Accertati il danno alla privacy, la sofferenza, lo stress causato e l’incidenza di tutto ciò sulle abitudini di vita, il Giudice citava l’art. 1223 c.c. (rubricato risarcimento del danno), esplicitandone l’analogia con la fattispecie in esame e statuiva che la perdita era costituita dalla “diminuzione o dalla privazione di un valore, per quanto non patrimoniale, della persona umana alla quale il risarcimento deve essere commisurato”. Condannava quindi la convenuta al risarcimento del danno ex art. 2059 c.c., sebbene per una somma molto minore di quanto inizialmente richiesto.

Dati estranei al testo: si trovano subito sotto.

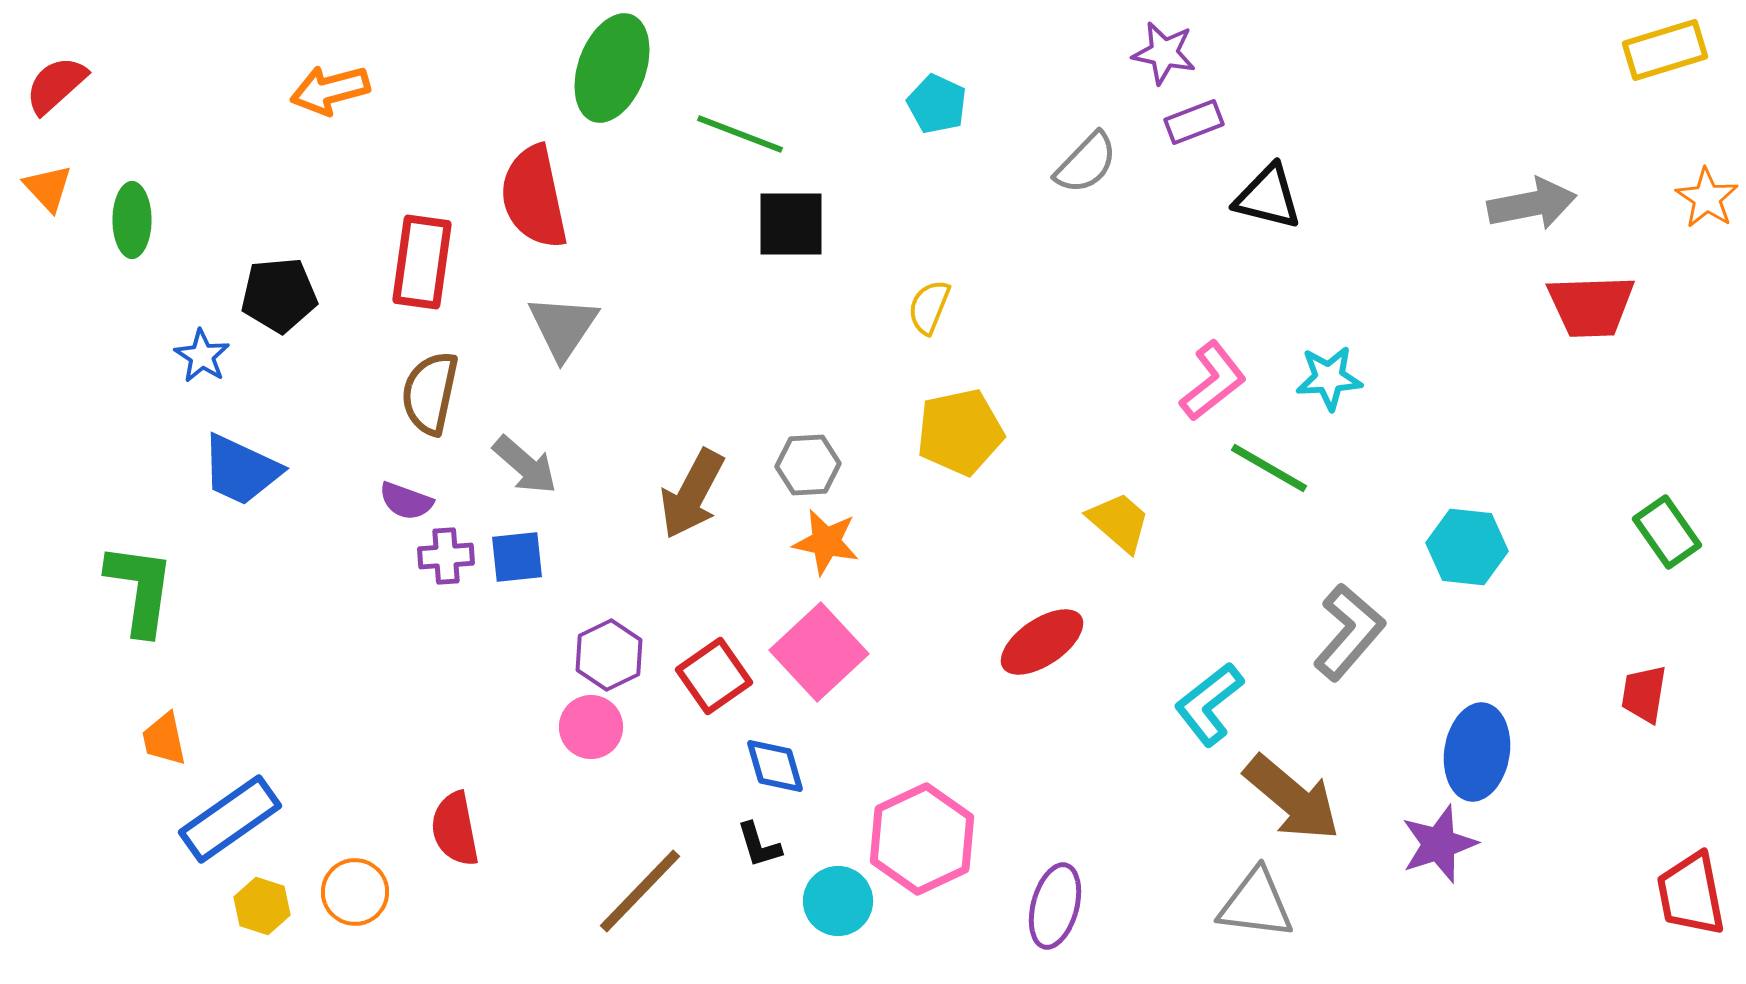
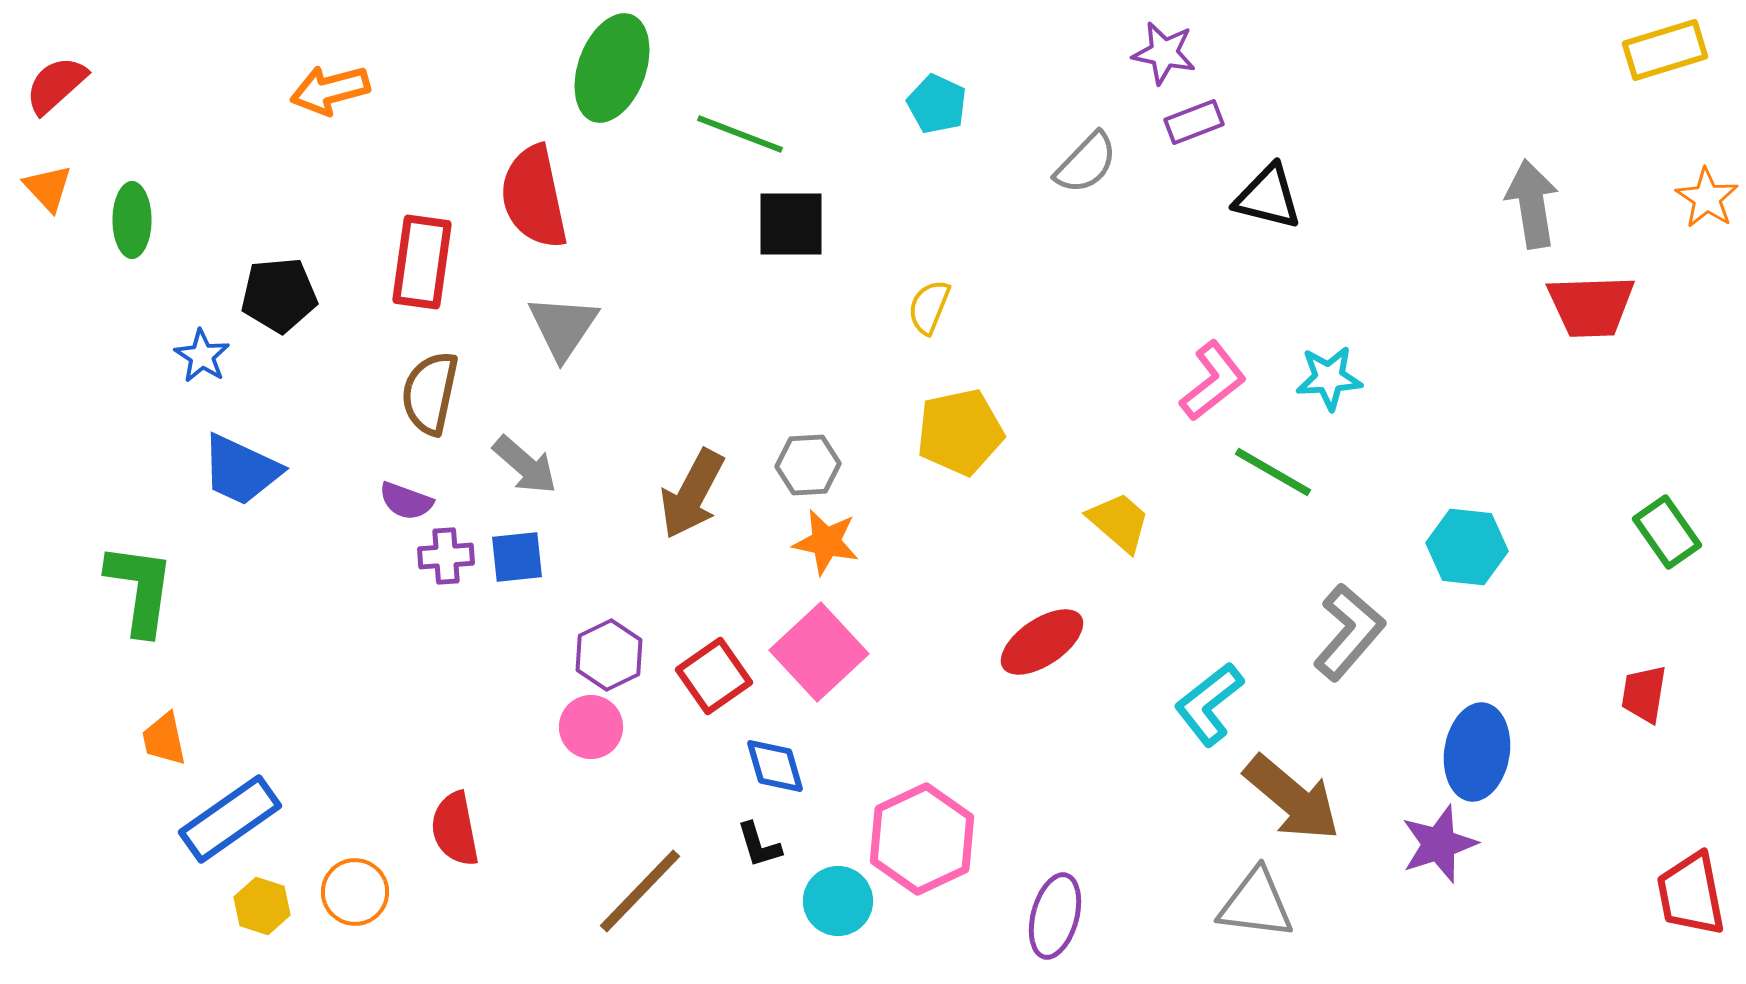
gray arrow at (1532, 204): rotated 88 degrees counterclockwise
green line at (1269, 468): moved 4 px right, 4 px down
purple ellipse at (1055, 906): moved 10 px down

I precedenti – La vicenda riguarda molto quella affrontata dal provvedimento Autorità Garante numero 213 del 12 aprile 2018, doc. web numero 8576011. L’autorità garante era intervenuta impedendo ad un’amministrazione comunale di continuare a pubblicare online, sul proprio albo pretorio, delibere concernenti l’esenzione dell’imposta dei rifiuti in favore di soggetti con patologie invalidanti o un grave disagio economico. Peraltro, i fatti si sono verificati nello stesso arco temporale. In ogni caso, sono molti i provvedimenti dell’Autorità Garante volti a sanzionare comportamenti poco ortodossi di uffici pubblici, preoccupati più di pubblicizzare che di minimizzare. Ciò nonostante, ormai da anni, siano state pubblicate linee guida sul trattamento dei dati personali relativamente la trasparenza e gli obblighi sui siti web della pubblica amministrazione pubblicate con provvedimento numero 243 del 15 maggio 2014, doc. web 3488002.

Mai così vero, la semplicità è difficile a farsi.